[Information given Boundary: Start]

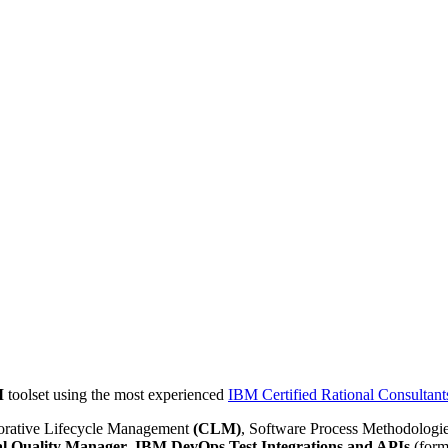
M
toolset using the most experienced
IBM Certified Rational Consultant
borative Lifecycle Management
(CLM)
, Software Process Methodologi
al Quality Manager
,
IBM DevOps Test Integrations and APIs
(form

[Information given Boundary: End]

Print all the lines above exactly as they are, but without the pictures.

M
toolset using the most experienced
IBM Certified Rational Consultant
borative Lifecycle Management
(CLM)
, Software Process Methodologi
al Quality Manager
,
IBM DevOps Test Integrations and APIs
(form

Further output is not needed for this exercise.